Una llamada al contable de Richard había confirmado que el bufete tenía graves dificultades financieras debido a varias retiradas de fondos muy cuantiosas e inexplicables la semana anterior a la muerte de Richard. El contable le había llamado entonces preocupado, pero la reunión que quedaron en mantener para discutir el asunto no llegó a celebrarse, puesto que estaba prevista para el día después de su asesinato.

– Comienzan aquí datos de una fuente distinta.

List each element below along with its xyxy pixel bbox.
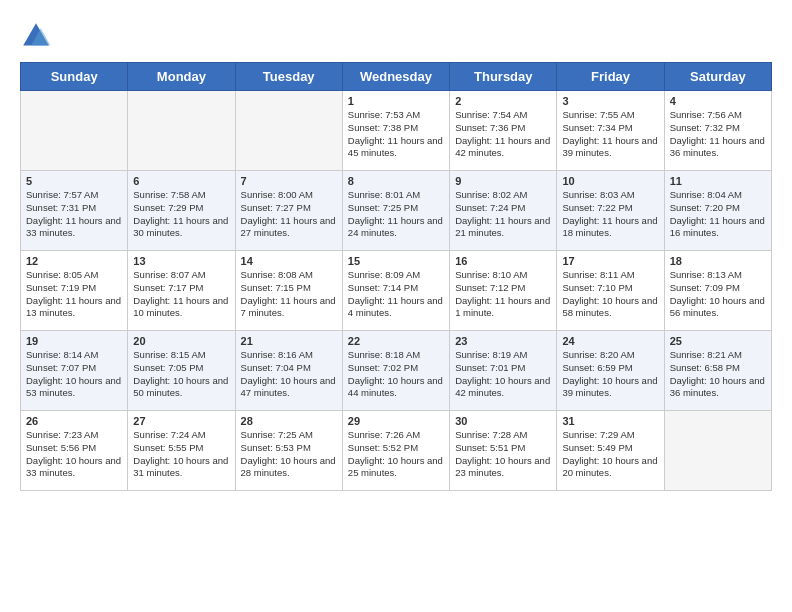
day-number: 7	[241, 175, 337, 187]
calendar-day-cell: 22Sunrise: 8:18 AM Sunset: 7:02 PM Dayli…	[342, 331, 449, 411]
day-info: Sunrise: 8:10 AM Sunset: 7:12 PM Dayligh…	[455, 269, 551, 320]
calendar-day-cell: 4Sunrise: 7:56 AM Sunset: 7:32 PM Daylig…	[664, 91, 771, 171]
calendar-day-cell: 31Sunrise: 7:29 AM Sunset: 5:49 PM Dayli…	[557, 411, 664, 491]
day-number: 13	[133, 255, 229, 267]
day-info: Sunrise: 7:29 AM Sunset: 5:49 PM Dayligh…	[562, 429, 658, 480]
day-info: Sunrise: 8:03 AM Sunset: 7:22 PM Dayligh…	[562, 189, 658, 240]
calendar-day-cell	[21, 91, 128, 171]
day-info: Sunrise: 7:57 AM Sunset: 7:31 PM Dayligh…	[26, 189, 122, 240]
calendar-day-cell: 1Sunrise: 7:53 AM Sunset: 7:38 PM Daylig…	[342, 91, 449, 171]
day-info: Sunrise: 7:25 AM Sunset: 5:53 PM Dayligh…	[241, 429, 337, 480]
calendar-day-cell: 9Sunrise: 8:02 AM Sunset: 7:24 PM Daylig…	[450, 171, 557, 251]
day-info: Sunrise: 7:28 AM Sunset: 5:51 PM Dayligh…	[455, 429, 551, 480]
day-info: Sunrise: 8:19 AM Sunset: 7:01 PM Dayligh…	[455, 349, 551, 400]
calendar-week-row: 5Sunrise: 7:57 AM Sunset: 7:31 PM Daylig…	[21, 171, 772, 251]
day-number: 9	[455, 175, 551, 187]
calendar-day-cell: 13Sunrise: 8:07 AM Sunset: 7:17 PM Dayli…	[128, 251, 235, 331]
day-number: 22	[348, 335, 444, 347]
calendar-day-cell	[128, 91, 235, 171]
calendar-day-cell: 27Sunrise: 7:24 AM Sunset: 5:55 PM Dayli…	[128, 411, 235, 491]
weekday-header: Monday	[128, 63, 235, 91]
calendar-day-cell: 5Sunrise: 7:57 AM Sunset: 7:31 PM Daylig…	[21, 171, 128, 251]
day-info: Sunrise: 7:53 AM Sunset: 7:38 PM Dayligh…	[348, 109, 444, 160]
calendar-day-cell: 10Sunrise: 8:03 AM Sunset: 7:22 PM Dayli…	[557, 171, 664, 251]
calendar-week-row: 12Sunrise: 8:05 AM Sunset: 7:19 PM Dayli…	[21, 251, 772, 331]
day-info: Sunrise: 7:55 AM Sunset: 7:34 PM Dayligh…	[562, 109, 658, 160]
calendar-week-row: 19Sunrise: 8:14 AM Sunset: 7:07 PM Dayli…	[21, 331, 772, 411]
day-number: 28	[241, 415, 337, 427]
calendar-week-row: 26Sunrise: 7:23 AM Sunset: 5:56 PM Dayli…	[21, 411, 772, 491]
weekday-header: Tuesday	[235, 63, 342, 91]
day-number: 1	[348, 95, 444, 107]
page-header	[20, 20, 772, 52]
calendar-day-cell: 3Sunrise: 7:55 AM Sunset: 7:34 PM Daylig…	[557, 91, 664, 171]
day-number: 6	[133, 175, 229, 187]
calendar-day-cell: 14Sunrise: 8:08 AM Sunset: 7:15 PM Dayli…	[235, 251, 342, 331]
weekday-header: Thursday	[450, 63, 557, 91]
calendar-day-cell: 21Sunrise: 8:16 AM Sunset: 7:04 PM Dayli…	[235, 331, 342, 411]
day-info: Sunrise: 8:15 AM Sunset: 7:05 PM Dayligh…	[133, 349, 229, 400]
day-number: 14	[241, 255, 337, 267]
day-number: 11	[670, 175, 766, 187]
day-number: 23	[455, 335, 551, 347]
weekday-header: Wednesday	[342, 63, 449, 91]
day-number: 29	[348, 415, 444, 427]
day-number: 31	[562, 415, 658, 427]
weekday-header: Saturday	[664, 63, 771, 91]
day-number: 5	[26, 175, 122, 187]
day-info: Sunrise: 7:26 AM Sunset: 5:52 PM Dayligh…	[348, 429, 444, 480]
calendar-day-cell: 11Sunrise: 8:04 AM Sunset: 7:20 PM Dayli…	[664, 171, 771, 251]
day-info: Sunrise: 8:05 AM Sunset: 7:19 PM Dayligh…	[26, 269, 122, 320]
day-number: 16	[455, 255, 551, 267]
day-number: 2	[455, 95, 551, 107]
day-number: 17	[562, 255, 658, 267]
day-info: Sunrise: 8:04 AM Sunset: 7:20 PM Dayligh…	[670, 189, 766, 240]
day-number: 27	[133, 415, 229, 427]
calendar-header: SundayMondayTuesdayWednesdayThursdayFrid…	[21, 63, 772, 91]
day-info: Sunrise: 8:00 AM Sunset: 7:27 PM Dayligh…	[241, 189, 337, 240]
calendar-day-cell: 8Sunrise: 8:01 AM Sunset: 7:25 PM Daylig…	[342, 171, 449, 251]
calendar-day-cell: 25Sunrise: 8:21 AM Sunset: 6:58 PM Dayli…	[664, 331, 771, 411]
calendar-day-cell	[235, 91, 342, 171]
day-info: Sunrise: 8:08 AM Sunset: 7:15 PM Dayligh…	[241, 269, 337, 320]
calendar-week-row: 1Sunrise: 7:53 AM Sunset: 7:38 PM Daylig…	[21, 91, 772, 171]
day-info: Sunrise: 7:58 AM Sunset: 7:29 PM Dayligh…	[133, 189, 229, 240]
calendar-day-cell: 15Sunrise: 8:09 AM Sunset: 7:14 PM Dayli…	[342, 251, 449, 331]
calendar-day-cell: 12Sunrise: 8:05 AM Sunset: 7:19 PM Dayli…	[21, 251, 128, 331]
calendar-day-cell	[664, 411, 771, 491]
weekday-header: Friday	[557, 63, 664, 91]
day-number: 26	[26, 415, 122, 427]
day-info: Sunrise: 8:18 AM Sunset: 7:02 PM Dayligh…	[348, 349, 444, 400]
day-info: Sunrise: 8:20 AM Sunset: 6:59 PM Dayligh…	[562, 349, 658, 400]
day-number: 18	[670, 255, 766, 267]
calendar-day-cell: 20Sunrise: 8:15 AM Sunset: 7:05 PM Dayli…	[128, 331, 235, 411]
calendar-day-cell: 30Sunrise: 7:28 AM Sunset: 5:51 PM Dayli…	[450, 411, 557, 491]
day-info: Sunrise: 8:11 AM Sunset: 7:10 PM Dayligh…	[562, 269, 658, 320]
day-info: Sunrise: 8:14 AM Sunset: 7:07 PM Dayligh…	[26, 349, 122, 400]
logo	[20, 20, 56, 52]
day-number: 21	[241, 335, 337, 347]
calendar-day-cell: 16Sunrise: 8:10 AM Sunset: 7:12 PM Dayli…	[450, 251, 557, 331]
day-info: Sunrise: 8:07 AM Sunset: 7:17 PM Dayligh…	[133, 269, 229, 320]
calendar-day-cell: 6Sunrise: 7:58 AM Sunset: 7:29 PM Daylig…	[128, 171, 235, 251]
day-info: Sunrise: 7:56 AM Sunset: 7:32 PM Dayligh…	[670, 109, 766, 160]
calendar-day-cell: 18Sunrise: 8:13 AM Sunset: 7:09 PM Dayli…	[664, 251, 771, 331]
day-number: 8	[348, 175, 444, 187]
calendar-day-cell: 19Sunrise: 8:14 AM Sunset: 7:07 PM Dayli…	[21, 331, 128, 411]
day-number: 3	[562, 95, 658, 107]
calendar-day-cell: 23Sunrise: 8:19 AM Sunset: 7:01 PM Dayli…	[450, 331, 557, 411]
calendar-day-cell: 28Sunrise: 7:25 AM Sunset: 5:53 PM Dayli…	[235, 411, 342, 491]
day-info: Sunrise: 8:21 AM Sunset: 6:58 PM Dayligh…	[670, 349, 766, 400]
calendar-day-cell: 26Sunrise: 7:23 AM Sunset: 5:56 PM Dayli…	[21, 411, 128, 491]
day-info: Sunrise: 8:02 AM Sunset: 7:24 PM Dayligh…	[455, 189, 551, 240]
day-number: 30	[455, 415, 551, 427]
day-number: 25	[670, 335, 766, 347]
calendar-day-cell: 24Sunrise: 8:20 AM Sunset: 6:59 PM Dayli…	[557, 331, 664, 411]
day-number: 19	[26, 335, 122, 347]
day-number: 10	[562, 175, 658, 187]
weekday-header: Sunday	[21, 63, 128, 91]
calendar-body: 1Sunrise: 7:53 AM Sunset: 7:38 PM Daylig…	[21, 91, 772, 491]
day-info: Sunrise: 8:01 AM Sunset: 7:25 PM Dayligh…	[348, 189, 444, 240]
day-info: Sunrise: 7:24 AM Sunset: 5:55 PM Dayligh…	[133, 429, 229, 480]
day-info: Sunrise: 8:13 AM Sunset: 7:09 PM Dayligh…	[670, 269, 766, 320]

¿Había estado Richard retirando dinero para pagar un préstamo a la mafia? ¿No podía haberlo pagado fácilmente con sus fondos personales? El contable había asegurado a Kate que el patrimonio personal de Richard estaba intacto. Aquello no tenía sentido. Además, si Richard había estado pagando la deuda (cosa que Noreen negaba), ¿por qué querrían matarle?

Kate se paseó en torno a la sala, mirando sin ver los objetos de arte que ya no significaban nada para ella. Los daría todos sin dudar a cambio de saber la verdad.

Según Noreen, todo había sido culpa de Richard. Pero también culpaba a Kate de la muerte de Andy. Era natural que quisiera hacerle daño. ¿Seguiría mintiendo a pesar de que ya no importaba? Tal vez Noreen ignoraba que su marido la engañaba; tal vez aquélla era sencillamente la versión de Andrew Stokes, un hombre que llevaba años mintiendo a su mujer, que frecuentaba prostitutas, que conocía al proxeneta Lamar Black hasta el punto de esconderse en su apartamento, que confraternizaba con mafiosos tan conocidos como Giulio Lombardi.

Fue al teléfono y comenzó a marcar el número privado de Floyd Brown, ansiosa por pedirle que volviera a incluirla en el caso, que la dejara seguir, ayudar a descubrir la verdad.

Pero ¿cómo iban a averiguar nada? Stokes había muerto. Baldoni había muerto.

Richard había muerto. La idea resonó en su interior.